Like I (and Joby) said, Malinois, Dutch shepherds, GSDs, some of the bully breeds, etc are most prevalent for sport for a reason. But if you haven't lived with a Mal or a Dutchie, I'd suggest contact either Dutch shepherd or Malinois rescue and asking if you can foster one.


----------



## Jake Brandyberry (Jan 24, 2010)

I train with the PSA club in Cincinnati. We train on Wed and Thur at 8pm. At most you are an hour from us. Come on out any night.


----------



## Cassie Ziegler (Jul 1, 2010)

Oh, I misunderstood what you were saying, sorry. I'm very much into bulldogs and have also been looking at American Bulldogs. But as I said before I have a lot of learning to do before I can decide what kind of dog would best suit me and my goals - which I don't really have yet.


----------



## Cassie Ziegler (Jul 1, 2010)

Jake Brandyberry said:


> I train with the PSA club in Cincinnati. We train on Wed and Thur at 8pm. At most you are an hour from us. Come on out any night.


I'm originally from Cincy  Where is the club located?


----------



## Jake Brandyberry (Jan 24, 2010)

Right downtown on Reedy. Contact Mic Foster or Scott Nordgren at the Pet Athletic Club in Cincinnati. Where in Indiana are you?


----------



## Cassie Ziegler (Jul 1, 2010)

I'm in Sunman, 30 minutes outside of Lawrenceburg.


----------



## Jake Brandyberry (Jan 24, 2010)

You're about 45 min from us. Come on out on Wed and you can get a feel for what we do and how we train. You're gonna be hard pressed to find better trainers.


----------



## Shane Woodlief (Sep 9, 2009)

Stay clear of Shar Pei. We had one as a family pet and after 2 eye surgeries and tone of meds we finally had to put him down at two years old. I would not even get one as a pet. Completely worthless breed of dog. They would be second worst behind the English bulldogs. 

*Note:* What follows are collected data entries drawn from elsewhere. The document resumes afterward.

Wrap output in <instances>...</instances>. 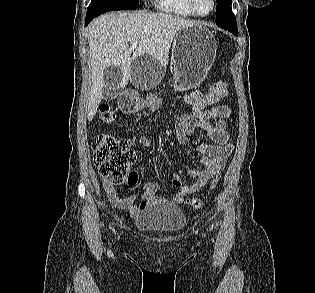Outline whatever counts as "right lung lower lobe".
Returning a JSON list of instances; mask_svg holds the SVG:
<instances>
[{
    "instance_id": "1",
    "label": "right lung lower lobe",
    "mask_w": 315,
    "mask_h": 293,
    "mask_svg": "<svg viewBox=\"0 0 315 293\" xmlns=\"http://www.w3.org/2000/svg\"><path fill=\"white\" fill-rule=\"evenodd\" d=\"M133 8L123 7L109 0H96L91 1V4L87 8L86 13V26L90 23V21L99 16L102 13L114 10H131Z\"/></svg>"
}]
</instances>
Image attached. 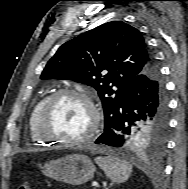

Now an Akita is a great home type of deterrent. Had one as a family pet. He was pretty imposing. But Akita would not be good for sport. But you are looking for a working dog so I would look at Malinois, Dutchie or maybe a GSD.

Good luck at the PSA club. Great place to start.


----------



## Cassie Ziegler (Jul 1, 2010)

Jake Brandyberry said:


> You're about 45 min from us. Come on out on Wed and you can get a feel for what we do and how we train. You're gonna be hard pressed to find better trainers.


Unfortunately I can't Wednesday - got class, sucks being a student. I'll try my hardest to get out there on Thursday. I think I will just watch and wait to bring the dog next time if it is truly something that I want to get involved in.


----------



## Cassie Ziegler (Jul 1, 2010)

What kind of training methods/techniques does the PAC use?


----------